What is required:
Every line with the string "Visual" must be copied from the entries below.

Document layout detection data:

* * *

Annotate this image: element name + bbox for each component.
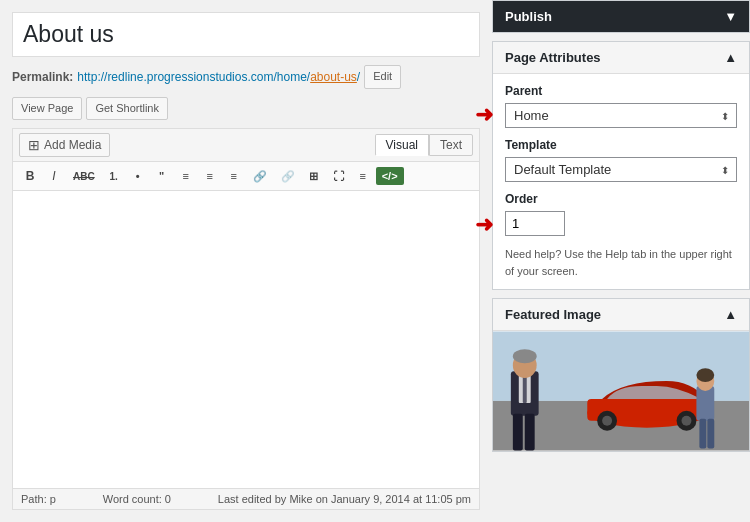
template-label: Template [505, 138, 737, 152]
permalink-base-url: http://redline.progressionstudios.com/ho… [77, 70, 360, 84]
featured-image-box: Featured Image ▲ [492, 298, 750, 452]
svg-point-17 [696, 368, 714, 382]
parent-label: Parent [505, 84, 737, 98]
order-label: Order [505, 192, 737, 206]
template-select[interactable]: Default Template Full Width [505, 157, 737, 182]
editor-footer: Path: p Word count: 0 Last edited by Mik… [13, 488, 479, 509]
permalink-url-link[interactable]: http://redline.progressionstudios.com/ho… [77, 70, 360, 84]
featured-image-header: Featured Image ▲ [493, 299, 749, 331]
featured-image-toggle-icon[interactable]: ▲ [724, 307, 737, 322]
order-input[interactable] [505, 211, 565, 236]
publish-box-header: Publish ▼ [493, 1, 749, 32]
page-attributes-content: Parent Home (no parent) ⬍ ➜ Template [493, 74, 749, 289]
parent-select-wrapper: Home (no parent) ⬍ [505, 103, 737, 128]
order-arrow-indicator: ➜ [475, 212, 493, 238]
tab-visual[interactable]: Visual [375, 134, 429, 156]
featured-image-title: Featured Image [505, 307, 601, 322]
editor-top-bar: ⊞ Add Media Visual Text [13, 129, 479, 162]
svg-rect-15 [696, 386, 714, 421]
actions-row: View Page Get Shortlink [12, 97, 480, 121]
toolbar-code[interactable]: </> [376, 167, 404, 185]
featured-image-preview [493, 331, 749, 451]
view-tabs: Visual Text [375, 134, 473, 156]
help-text: Need help? Use the Help tab in the upper… [505, 246, 737, 279]
publish-toggle-icon[interactable]: ▼ [724, 9, 737, 24]
page-attributes-title: Page Attributes [505, 50, 601, 65]
get-shortlink-button[interactable]: Get Shortlink [86, 97, 168, 121]
add-media-icon: ⊞ [28, 137, 40, 153]
toolbar-blockquote[interactable]: " [151, 167, 173, 185]
editor-wrapper: ⊞ Add Media Visual Text B I ABC 1. • " ≡… [12, 128, 480, 510]
page-title-input[interactable] [12, 12, 480, 57]
toolbar-more[interactable]: ≡ [352, 167, 374, 185]
svg-rect-18 [699, 419, 706, 449]
toolbar-unordered-list[interactable]: • [127, 167, 149, 185]
toolbar-italic[interactable]: I [43, 166, 65, 186]
editor-path: Path: p [21, 493, 56, 505]
svg-point-5 [602, 416, 612, 426]
publish-box: Publish ▼ [492, 0, 750, 33]
editor-word-count: Word count: 0 [103, 493, 171, 505]
toolbar-strikethrough[interactable]: ABC [67, 168, 101, 185]
parent-field-group: Parent Home (no parent) ⬍ ➜ [505, 84, 737, 128]
page-attributes-toggle-icon[interactable]: ▲ [724, 50, 737, 65]
template-field-group: Template Default Template Full Width ⬍ [505, 138, 737, 182]
toolbar-link[interactable]: 🔗 [247, 167, 273, 186]
editor-toolbar: B I ABC 1. • " ≡ ≡ ≡ 🔗 🔗 ⊞ ⛶ ≡ </> [13, 162, 479, 191]
toolbar-unlink[interactable]: 🔗 [275, 167, 301, 186]
add-media-button[interactable]: ⊞ Add Media [19, 133, 110, 157]
publish-box-title: Publish [505, 9, 552, 24]
page-attributes-header: Page Attributes ▲ [493, 42, 749, 74]
svg-rect-10 [523, 375, 527, 403]
parent-select[interactable]: Home (no parent) [505, 103, 737, 128]
svg-rect-14 [525, 414, 535, 451]
toolbar-align-left[interactable]: ≡ [175, 167, 197, 185]
tab-text[interactable]: Text [429, 134, 473, 156]
permalink-row: Permalink: http://redline.progressionstu… [12, 65, 480, 89]
svg-rect-13 [513, 414, 523, 451]
editor-area[interactable] [13, 191, 479, 488]
template-select-wrapper: Default Template Full Width ⬍ [505, 157, 737, 182]
featured-image-svg [493, 331, 749, 451]
svg-point-7 [682, 416, 692, 426]
editor-last-edited: Last edited by Mike on January 9, 2014 a… [218, 493, 471, 505]
toolbar-align-center[interactable]: ≡ [199, 167, 221, 185]
svg-rect-19 [707, 419, 714, 449]
toolbar-insert-table[interactable]: ⊞ [303, 167, 325, 186]
permalink-edit-button[interactable]: Edit [364, 65, 401, 89]
permalink-slug: about-us [310, 70, 357, 84]
toolbar-bold[interactable]: B [19, 166, 41, 186]
toolbar-align-right[interactable]: ≡ [223, 167, 245, 185]
permalink-label: Permalink: [12, 70, 73, 84]
toolbar-fullscreen[interactable]: ⛶ [327, 167, 350, 185]
view-page-button[interactable]: View Page [12, 97, 82, 121]
parent-arrow-indicator: ➜ [475, 102, 493, 128]
page-attributes-box: Page Attributes ▲ Parent Home (no parent… [492, 41, 750, 290]
add-media-label: Add Media [44, 138, 101, 152]
svg-point-12 [513, 349, 537, 363]
toolbar-ordered-list[interactable]: 1. [103, 168, 125, 185]
order-field-group: Order ➜ [505, 192, 737, 236]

* * *

Problem solution:
tab-visual[interactable]: Visual [375, 134, 429, 156]
editor-top-bar: ⊞ Add Media Visual Text [13, 129, 479, 162]
view-tabs: Visual Text [375, 134, 473, 156]
editor-wrapper: ⊞ Add Media Visual Text B I ABC 1. • " ≡… [12, 128, 480, 510]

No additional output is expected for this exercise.